(SOURCE DATA)
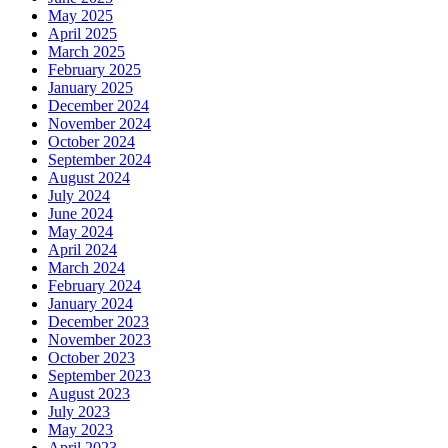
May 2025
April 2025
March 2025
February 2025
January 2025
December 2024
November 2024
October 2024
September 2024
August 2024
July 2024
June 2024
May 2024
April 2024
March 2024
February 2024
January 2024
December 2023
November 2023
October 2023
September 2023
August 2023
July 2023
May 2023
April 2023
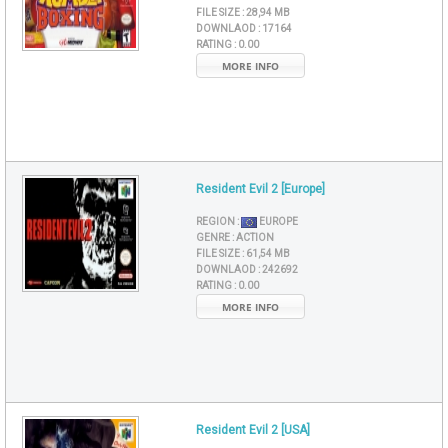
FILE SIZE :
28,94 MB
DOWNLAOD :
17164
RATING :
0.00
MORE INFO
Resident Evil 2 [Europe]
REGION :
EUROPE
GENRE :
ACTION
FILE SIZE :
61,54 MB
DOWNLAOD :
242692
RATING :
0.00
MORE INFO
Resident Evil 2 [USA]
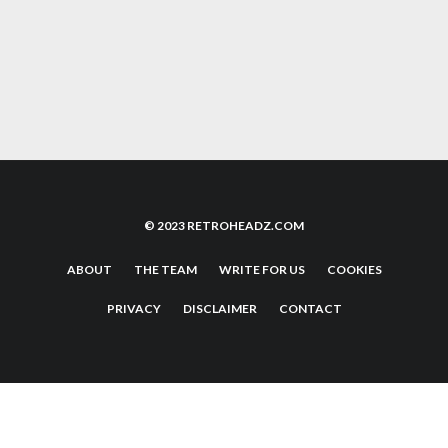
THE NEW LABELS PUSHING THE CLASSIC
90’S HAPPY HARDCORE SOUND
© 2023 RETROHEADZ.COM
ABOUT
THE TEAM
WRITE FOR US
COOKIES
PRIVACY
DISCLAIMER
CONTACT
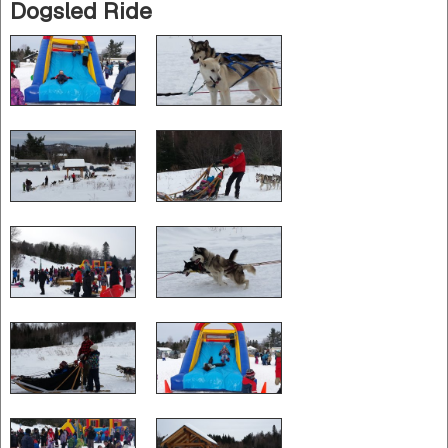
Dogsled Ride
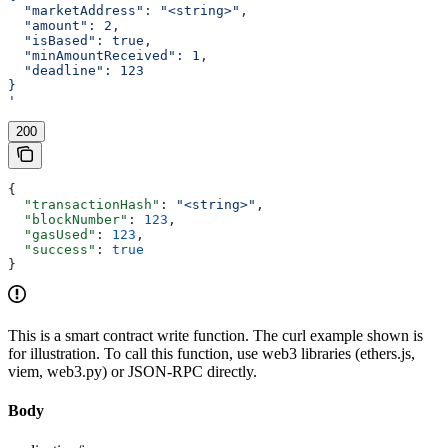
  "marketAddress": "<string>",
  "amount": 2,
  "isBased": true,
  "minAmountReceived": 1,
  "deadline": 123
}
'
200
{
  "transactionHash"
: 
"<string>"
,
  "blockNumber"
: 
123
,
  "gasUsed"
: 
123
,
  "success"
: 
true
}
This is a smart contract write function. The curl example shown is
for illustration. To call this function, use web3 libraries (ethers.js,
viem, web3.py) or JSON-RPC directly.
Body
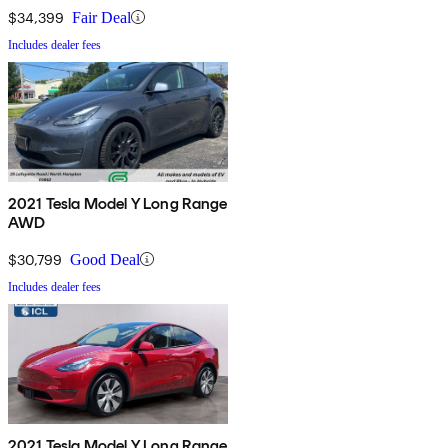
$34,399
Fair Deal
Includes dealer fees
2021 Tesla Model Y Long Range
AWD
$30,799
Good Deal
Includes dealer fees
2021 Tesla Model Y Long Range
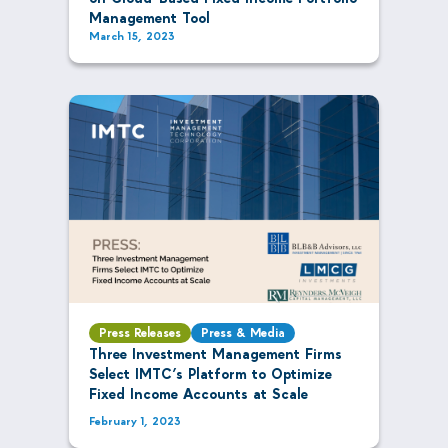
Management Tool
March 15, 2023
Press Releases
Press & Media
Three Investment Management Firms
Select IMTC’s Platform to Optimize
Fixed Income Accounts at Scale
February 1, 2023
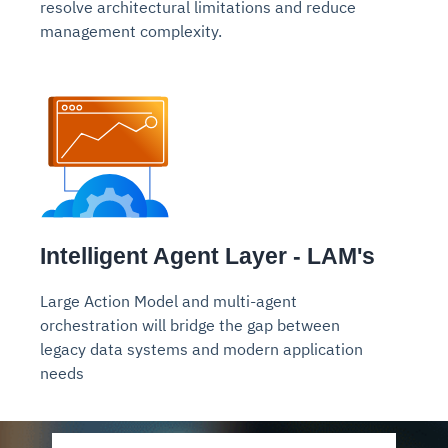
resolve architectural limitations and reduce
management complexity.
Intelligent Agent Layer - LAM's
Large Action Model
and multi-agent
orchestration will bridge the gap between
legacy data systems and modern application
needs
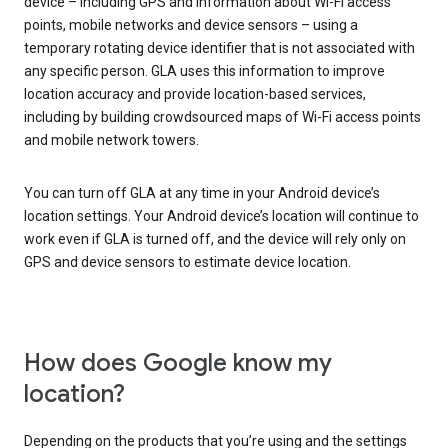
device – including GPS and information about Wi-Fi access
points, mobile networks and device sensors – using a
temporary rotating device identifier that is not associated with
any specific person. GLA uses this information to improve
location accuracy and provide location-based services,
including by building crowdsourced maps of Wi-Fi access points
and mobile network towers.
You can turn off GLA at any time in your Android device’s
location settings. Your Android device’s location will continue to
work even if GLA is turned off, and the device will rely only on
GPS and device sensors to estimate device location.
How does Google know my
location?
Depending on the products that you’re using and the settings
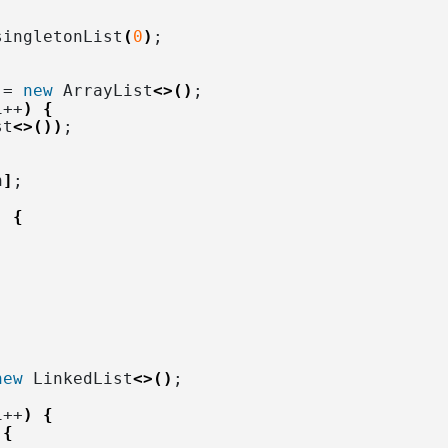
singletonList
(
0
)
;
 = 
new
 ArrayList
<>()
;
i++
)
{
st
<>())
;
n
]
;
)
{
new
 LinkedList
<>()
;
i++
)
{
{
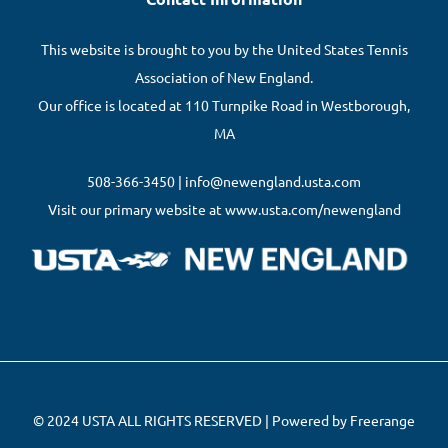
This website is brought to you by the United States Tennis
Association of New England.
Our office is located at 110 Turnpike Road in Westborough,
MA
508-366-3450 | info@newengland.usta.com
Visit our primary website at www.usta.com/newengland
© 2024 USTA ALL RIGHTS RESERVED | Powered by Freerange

(EXERCISE REQUIREMENTS) Looking at the records above, count the lines with the word "points" in them; reply with the number only.

(ANSWER TO THE EXERCISE) 2